Nearly half of schools registered failing grades this year under No Child Left Behind's standards, amplifying criticisms that the law sets unrealistic goals and unfairly punishes schools that fall short. In light of Congress' failure to rewrite the law, the Obama administration has offered states waivers that would exempt them from certain mandates.

States seeking the waivers are required to submit applications outlining how they would undertake a number of reforms, including ways to measure student progress, hold schools accountable and assess teacher performance. A report from the Center for American Progress analyzed the applications so far and labeled Massachusetts and Tennessee stand out; Colorado, Florida, Indiana, Minnesota and New Mexico middle of the pack; and Georgia, Kentucky, New Jersey, and Oklahoma needs more detail.

Given the lack of immediate congressional action to reauthorize No Child Left Behind, these plans form the blueprint for the next few years of education reform, the report's authors wrote. The pressure is on, rightfully, to ensure such reforms are indeed ambitious and achievable.

Under No Child Left Behind, states had to demonstrate student progress through rising scores on standardized state tests in reading and mathematics, with the goal of reaching 100 percent proficiency by 2014. Those scores were measured against the National Assessment of Educational Progress. Many of the new plans focus on growth measures such as closing gaps between students, and the report warned of emphasizing making a little improvement rather than reaching ultimate proficiency.

One of the problems is when you're measuring the growth of a student you have to measure that against some sort of standard so you know what a growth from a 1 to 4 means, said Jeremy Ayers, the main author of the report. Do we want students to be at a 10, a 50, a 100? It is unclear to me if some of the proposals are setting an objective standard by which they are measuring their growth.

Obama Administration's Guidelines

The Obama administration's guidelines requires states to prove they are trying to raise achievement for certain subgroups that include low-income students, special education students or students who speak English as a second language. Some states would conflate those subgroups by focusing on the bottom 25 percent of students, a tactic the report questioned.

The question is by combining those subgroups can you get credit for making progress without maintaining a focus on all of those groups? Ayers said. In some applications states said they would combine subgroups and didn't make a strong data case that it would affect all their students.

Perhaps the most contentious component of school reform is the question of how to measure teachers and hold them accountable. There is still substantial disagreement about the best way to evaluate teachers, and Tennessee has faced a backlash from teachers who say its new system for judging teachers is inaccurate and overly time consuming.

The report warned that some states do not have the infrastructure in place to collect data on teachers. Many provided scant detail about what factors they would take into account -- student test scores and classroom observations are two common examples -- and how much weight they would assign to different considerations. Still, Ayers said the variety of different plans demonstrated the flexibility the waiver applications give states to develop accountability systems that are often in the R and D phase.

[The Obama administration] set some broad general guidelines and say student achievement has to be a factor but not what percentage has to be, Ayers said.
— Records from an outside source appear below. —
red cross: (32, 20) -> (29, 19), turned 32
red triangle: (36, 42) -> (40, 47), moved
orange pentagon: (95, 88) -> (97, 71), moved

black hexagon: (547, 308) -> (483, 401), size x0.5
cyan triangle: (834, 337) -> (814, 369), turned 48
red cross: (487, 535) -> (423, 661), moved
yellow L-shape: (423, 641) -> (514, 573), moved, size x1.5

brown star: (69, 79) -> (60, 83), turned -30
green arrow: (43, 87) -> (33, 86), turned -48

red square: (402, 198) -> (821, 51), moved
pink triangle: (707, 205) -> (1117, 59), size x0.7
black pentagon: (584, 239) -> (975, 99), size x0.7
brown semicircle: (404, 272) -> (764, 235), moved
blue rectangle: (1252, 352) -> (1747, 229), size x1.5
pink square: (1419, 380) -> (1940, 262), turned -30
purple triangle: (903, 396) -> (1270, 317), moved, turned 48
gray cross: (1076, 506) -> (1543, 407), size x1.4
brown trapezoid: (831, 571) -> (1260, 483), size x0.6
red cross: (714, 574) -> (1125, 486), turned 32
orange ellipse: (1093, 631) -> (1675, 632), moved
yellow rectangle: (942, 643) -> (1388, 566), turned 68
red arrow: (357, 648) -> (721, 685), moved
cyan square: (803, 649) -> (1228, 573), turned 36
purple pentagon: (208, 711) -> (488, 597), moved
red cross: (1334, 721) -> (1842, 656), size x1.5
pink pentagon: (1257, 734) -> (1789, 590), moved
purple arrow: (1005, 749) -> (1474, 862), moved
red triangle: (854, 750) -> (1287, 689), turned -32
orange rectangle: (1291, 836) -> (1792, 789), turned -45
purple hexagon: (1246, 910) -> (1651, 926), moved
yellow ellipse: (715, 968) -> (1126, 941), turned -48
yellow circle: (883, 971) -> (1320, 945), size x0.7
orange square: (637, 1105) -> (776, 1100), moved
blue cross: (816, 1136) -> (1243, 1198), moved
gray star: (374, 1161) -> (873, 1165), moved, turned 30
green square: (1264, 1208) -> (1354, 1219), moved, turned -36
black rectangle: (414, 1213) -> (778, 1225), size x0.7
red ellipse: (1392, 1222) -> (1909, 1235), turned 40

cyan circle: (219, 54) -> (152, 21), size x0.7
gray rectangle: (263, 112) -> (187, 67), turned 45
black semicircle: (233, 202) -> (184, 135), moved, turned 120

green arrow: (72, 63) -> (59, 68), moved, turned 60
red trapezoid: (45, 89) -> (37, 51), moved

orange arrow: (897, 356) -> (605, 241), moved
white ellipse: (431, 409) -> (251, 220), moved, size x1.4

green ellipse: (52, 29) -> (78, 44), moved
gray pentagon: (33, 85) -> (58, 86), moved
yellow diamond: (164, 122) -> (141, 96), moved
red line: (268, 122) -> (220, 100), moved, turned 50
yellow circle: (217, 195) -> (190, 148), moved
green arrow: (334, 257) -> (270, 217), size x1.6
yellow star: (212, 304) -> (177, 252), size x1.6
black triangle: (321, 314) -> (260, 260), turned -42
They leave states latitude to develop these which is why there's so much variance between states, and we think that's right.

Many states are chafing to escape some of the No Child Left Behind's constraints, and the Department of Education sees the waivers as a way to grant that relief while advancing its school reform agenda. But the reports authors sounded a warning about politics overwhelming sound policy.

The secretary will face serious pressure to approve as many applications as possible in order to provide relief from NCLB, the authors wrote.We caution the department to resist this pressure because it could easily lead to lowering standards.